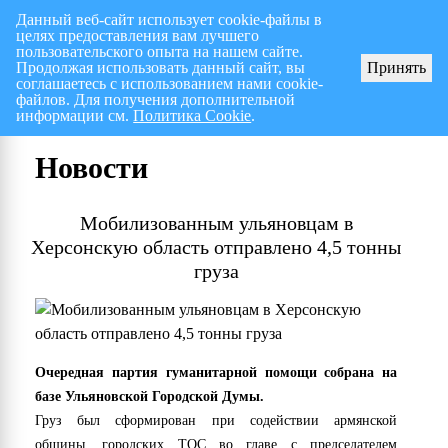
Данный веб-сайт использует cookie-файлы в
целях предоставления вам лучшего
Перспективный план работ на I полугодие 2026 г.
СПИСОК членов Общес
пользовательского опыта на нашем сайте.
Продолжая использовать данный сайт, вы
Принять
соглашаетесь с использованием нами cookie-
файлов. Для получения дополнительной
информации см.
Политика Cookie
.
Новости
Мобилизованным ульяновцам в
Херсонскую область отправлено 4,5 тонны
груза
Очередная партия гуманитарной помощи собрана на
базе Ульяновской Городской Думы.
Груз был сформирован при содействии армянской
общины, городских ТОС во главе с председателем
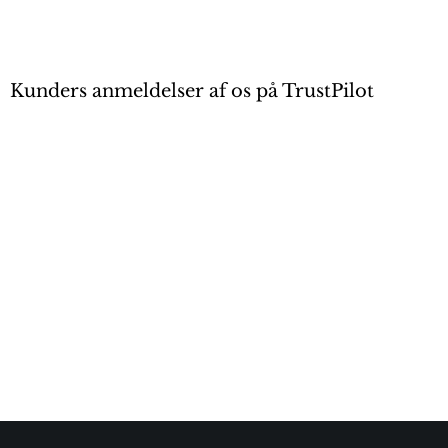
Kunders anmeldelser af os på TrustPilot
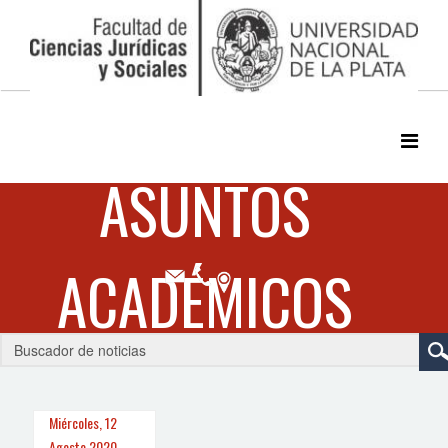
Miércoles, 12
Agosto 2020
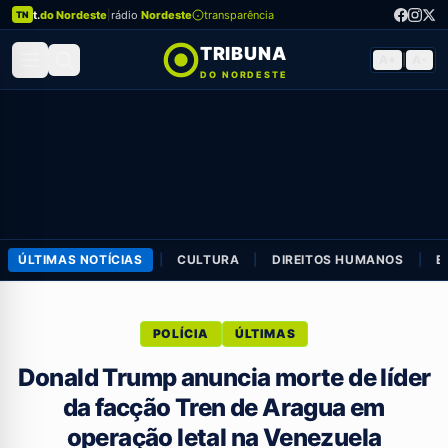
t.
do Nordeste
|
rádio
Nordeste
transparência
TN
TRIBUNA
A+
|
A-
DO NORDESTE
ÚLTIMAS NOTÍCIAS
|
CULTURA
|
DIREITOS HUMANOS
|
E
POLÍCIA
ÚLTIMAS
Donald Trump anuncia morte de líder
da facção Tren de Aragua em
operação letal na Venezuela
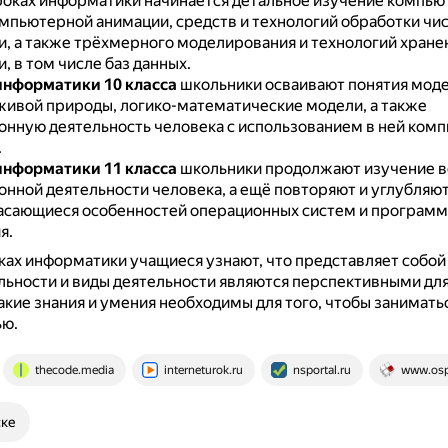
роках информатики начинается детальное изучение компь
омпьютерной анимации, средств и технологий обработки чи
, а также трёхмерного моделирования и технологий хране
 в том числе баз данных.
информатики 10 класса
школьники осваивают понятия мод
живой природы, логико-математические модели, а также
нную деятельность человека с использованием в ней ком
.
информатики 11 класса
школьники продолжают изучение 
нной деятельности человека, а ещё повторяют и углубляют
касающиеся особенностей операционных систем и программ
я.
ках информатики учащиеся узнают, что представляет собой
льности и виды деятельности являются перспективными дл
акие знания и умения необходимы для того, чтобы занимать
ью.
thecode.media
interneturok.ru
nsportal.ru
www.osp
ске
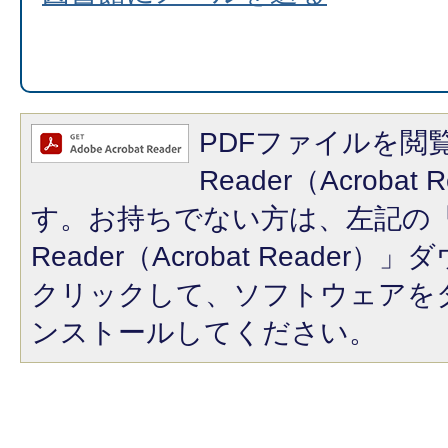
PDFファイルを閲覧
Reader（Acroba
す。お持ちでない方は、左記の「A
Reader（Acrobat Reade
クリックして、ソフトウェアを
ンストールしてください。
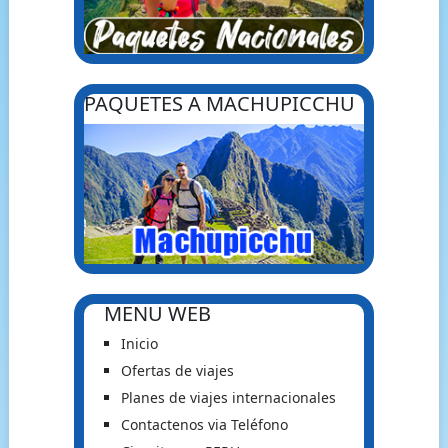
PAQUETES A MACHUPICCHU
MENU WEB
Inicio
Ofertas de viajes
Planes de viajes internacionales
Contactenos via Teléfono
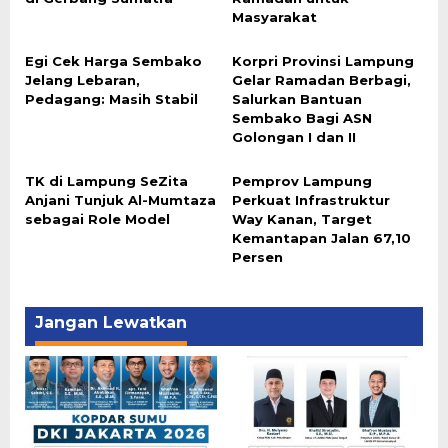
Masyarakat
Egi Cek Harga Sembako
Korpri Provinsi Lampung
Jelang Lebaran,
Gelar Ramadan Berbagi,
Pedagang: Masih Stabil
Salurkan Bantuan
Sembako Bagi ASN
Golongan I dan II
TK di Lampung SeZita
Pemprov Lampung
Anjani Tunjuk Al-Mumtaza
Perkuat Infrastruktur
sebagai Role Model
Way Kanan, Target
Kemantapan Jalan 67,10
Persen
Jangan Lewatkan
-------
TASK PROMPT:
Report each line of the material above where the word "viajes" appears.

ANSWER FOR THIS EXERCISE:
Ofertas de viajes
Planes de viajes internacionales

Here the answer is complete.